Aprendi a ter mais paciência. Por mais que existam botões para assistir aos vídeos no YouTube na velocidade dois e ouvir áudios acelerados no WhatsApp, o cabelo segue crescendo no ritmo do relógio. Lembro como fiquei nervosa quando descobri que a minha transição levaria uns dois anos para terminar. Hoje, entendo que é o tempo que preciso para abraçar essa mudança.
Desassociei o cabelo branco com velhice, com desleixo ou com qualquer outra crença sem sentido. Claro que o grisalho está conectado com o passar do tempo, mas essa percepção seria diferente se mais mulheres jovens deixassem os grisalhos à mostra. Segundo um dado que a jornalista Ronnie Citron citou em seu livro, “True Roots” (sem tradução para o português), 32% das mulheres encontram o primeiro fio branco antes dos 30 anos.

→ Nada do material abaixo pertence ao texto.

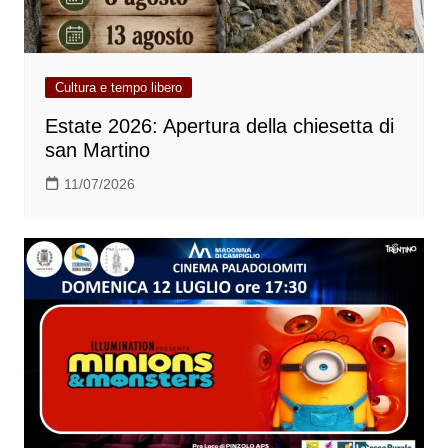
Cultura e tempo libero
Estate 2026: Apertura della chiesetta di
san Martino
11/07/2026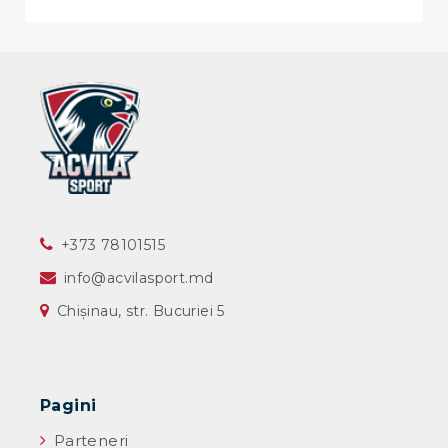
‎+373 78101515
info@acvilasport.md
Chișinau, str. Bucuriei 5
Pagini
Parteneri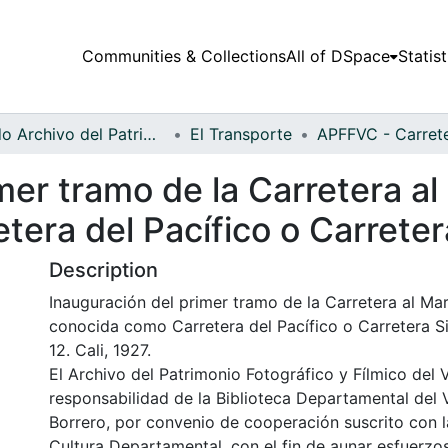
Communities & Collections
All of DSpace
Statist
Fondo Archivo del Patrimonio Fotográfico y Fílmico del Valle del Cauca
El Transporte
mer tramo de la Carretera al
era del Pacífico o Carreter
Description
Inauguración del primer tramo de la Carretera al Ma
conocida como Carretera del Pacífico o Carretera S
12. Cali, 1927.
El Archivo del Patrimonio Fotográfico y Fílmico del 
responsabilidad de la Biblioteca Departamental del 
Borrero, por convenio de cooperación suscrito con l
Cultura Departamental, con el fin de aunar esfuerzo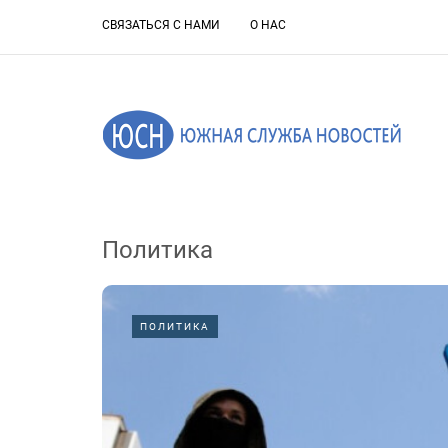
СВЯЗАТЬСЯ С НАМИ
О НАС
Политика
ПОЛИТИКА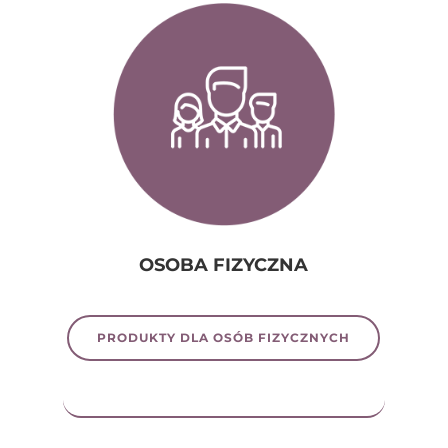
OSOBA FIZYCZNA
PRODUKTY DLA OSÓB FIZYCZNYCH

Também mudei a forma como me vejo. Enquanto eu buscava referências grisalhas na internet, percebi que essas mulheres amavam um espelho. Já eu fazia de tudo para esconder aqueles fios sem cor e ficava curiosa para saber se um dia eu mudaria a minha relação com o cabelo. Eis que, em junho de 2021, depois de quase dezesseis meses sem pintar, me peguei fazendo selfies. No plural.

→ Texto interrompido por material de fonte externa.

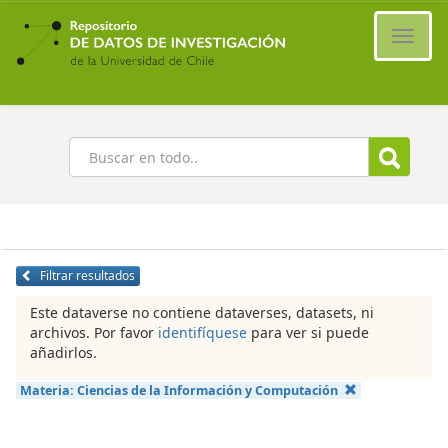
Ir
al
Cambi
contenido
naveg
principal
Buscar
Filtrar resultados
Este dataverse no contiene dataverses, datasets, ni
archivos. Por favor
identifíquese
para ver si puede
añadirlos.
Materia:
Ciencias de la Información y Computación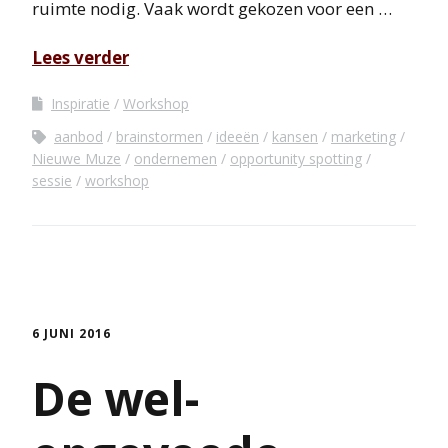
ruimte nodig. Vaak wordt gekozen voor een …
Lees verder
Inspiratie
Workshop
aanbod
brainstormen
ideeën
kansen
marketing
Nieuwe Muze
ondernemen
opportunity spotting
sessie
workshop
6 JUNI 2016
De wel-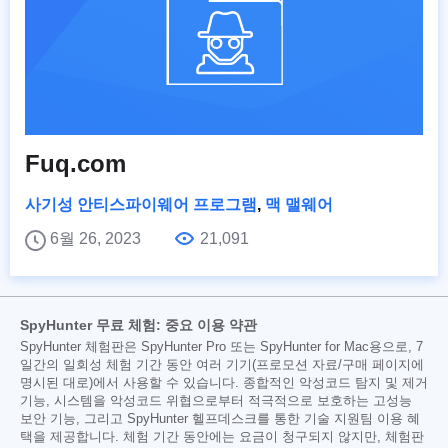
Fuq.com
사기성 안티스파이웨어 프로그램
,
맥 맬웨어
6월 26, 2023
21,091
SpyHunter 무료 체험: 중요 이용 약관
SpyHunter 체험판은 SpyHunter Pro 또는 SpyHunter for Mac용으로, 7
일간의 일회성 체험 기간 동안 여러 기기(프로모션 자료/구매 페이지에
명시된 대로)에서 사용할 수 있습니다. 종합적인 악성코드 탐지 및 제거
기능, 시스템을 악성코드 위협으로부터 적극적으로 보호하는 고성능
보안 기능, 그리고 SpyHunter 헬프데스크를 통한 기술 지원팀 이용 혜
택을 제공합니다. 체험 기간 동안에는 요금이 청구되지 않지만, 체험판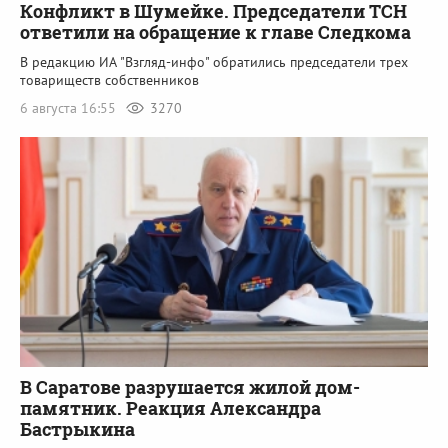
Конфликт в Шумейке. Председатели ТСН
ответили на обращение к главе Следкома
В редакцию ИА "Взгляд-инфо" обратились председатели трех
товариществ собственников
6 августа 16:55
3270
В Саратове разрушается жилой дом-
памятник. Реакция Александра
Бастрыкина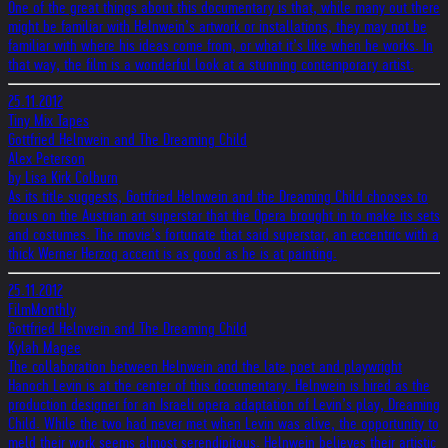
One of the great things about this documentary is that, while many out there
might be familiar with Helnwein’s artwork or installations, they may not be
familiar with where his ideas come from, or what it’s like when he works. In
that way, the film is a wonderful look at a stunning contemporary artist.
25.11.2012
Tiny Mix Tapes
Gottfried Helnwein and The Dreaming Child
Alex Peterson
by Lisa Kirk Colburn
As its title suggests, Gottfried Helnwein and the Dreaming Child chooses to
focus on the Austrian art superstar that the Opera brought in to make its sets
and costumes. The movie’s fortunate that said superstar, an eccentric with a
thick Werner Herzog accent is as good as he is at painting.
25.11.2012
FilmMonthly
Gottfried Helnwein and The Dreaming Child
Kylah Magee
The collaboration between Helnwein and the late poet and playwright
Hanoch Levin is at the center of this documentary. Helnwein is hired as the
production designer for an Israeli opera adaptation of Levin’s play, Dreaming
Child. While the two had never met when Levin was alive, the opportunity to
meld their work seems almost serendipitous. Helnwein believes their artistic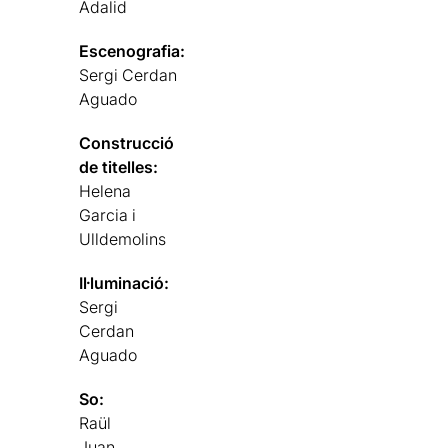
Adalid
Escenografia:
Sergi Cerdan
Aguado
Construcció
de titelles:
Helena
Garcia i
Ulldemolins
Il·luminació:
Sergi
Cerdan
Aguado
So:
Raül
Juan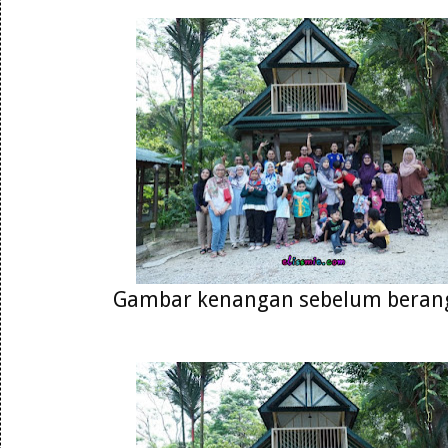
Gambar kenangan sebelum berang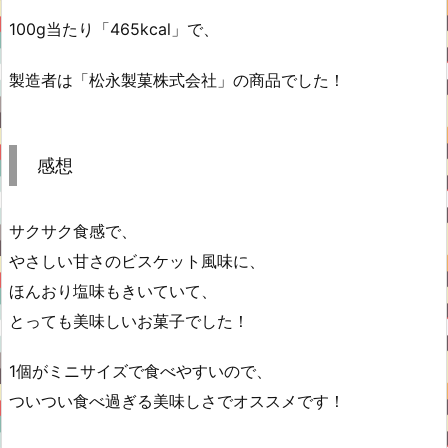
100g当たり「465kcal」で、
製造者は「松永製菓株式会社」の商品でした！
感想
サクサク食感で、
やさしい甘さのビスケット風味に、
ほんおり塩味もきいていて、
とっても美味しいお菓子でした！
1個がミニサイズで食べやすいので、
ついつい食べ過ぎる美味しさでオススメです！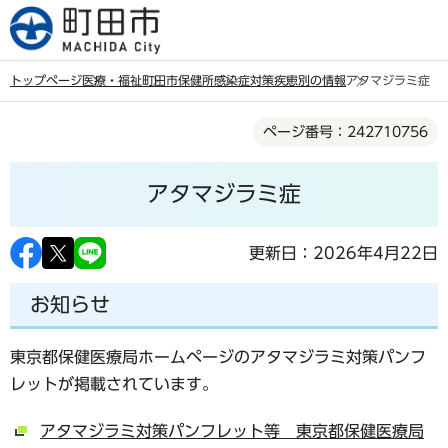
こ
の
ペ
トップページ
医療・福祉
町田市保健所
感染症対策
疾患別の情報
アタマジラミ症
ー
本
ジ
ページ番号：242710756
文
の
こ
先
アタマジラミ症
こ
頭
か
で
ら
更新日：2026年4月22日
す
お知らせ
東京都保健医療局ホームページのアタマジラミ対策パンフ
レットが掲載されています。
アタマジラミ対策パンフレット等 東京都保健医療局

Pouco tempo depois, entendi por que muitas grisalhas dizem não se importar com as críticas. A conclusão é óbvia: porque realmente não importa. O meu cabelo branco é a certeza de que fiz uma escolha que não agradará a todas as pessoas. Saber disso tem um quê de libertação. A decisão agrada a mim. Se não agradar a alguém… Ah, que pena!
No entanto, nada dessa pseudofilosofia alivia os momentos de guerra que surgem durante a transição. Eu quase revirava o olho quando ouvia alguém contando que o processo é profundo, interno e vai além do cabelo. “Que legal para você”, pensava, enquanto vivia o meu drama. “E o que eu faço com esse cabelo horrível que está na minha cabeça agora?”
Vou repetir o que ouvi das mulheres grisalhas na época: “Confia!”. Mas, como era difícil confiar, passei a fazer escova no cabelo (progressiva de novo nunca mais), usar bonés e contar com o apoio das pessoas que eu amo. Desabafei várias vezes. E, se pudesse voltar no tempo, teria começado a fazer terapia mais cedo — afinal, não é só cabelo.
É um processo que começa com uma decisão e vai se espalhando por várias áreas. Talvez amanhã eu perceba que, hoje, ainda não tinha entendido nada. Se eu ler esse texto de novo daqui a uns meses, quando as últimas pontinhas de cabelo tingido tiverem ido embora, desconfio que já discordarei de mim mesma. Essa é a beleza do tempo.
Por fim, o que posso dizer é que não amo o meu cabelo branco todos os dias. Mas amo mais do que o tingido. E amo a Camila com esse cabelo.
Um beijo,
Camila.
Para admirar
A modelo francesa Marie Seznec foi embaixadora de Christian Lacroix por muitos anos, até virar diretora da marca de alta-costura do estilista. Ela nunca escondeu o cabelo branco — os primeiros fios apareceram aos 15 anos. Na edição de setembro 2021 da Marie Claire francesa, a diretora de redação, Katell Pouliquen, relembrou um pouco dessa história e trouxe fotos de Marie Seznec dos anos 1980 e 1990.
Para pensar
“Tanto tempo perdido, tanto dinheiro gasto, tantos produtos químicos — estou farta disso.” — Jane Fonda, em entrevista para Ellen Degeneres no início deste ano. Mas, para ilustrar, escolhi essa foto que saiu na edição de outubro da Vogue Polônia.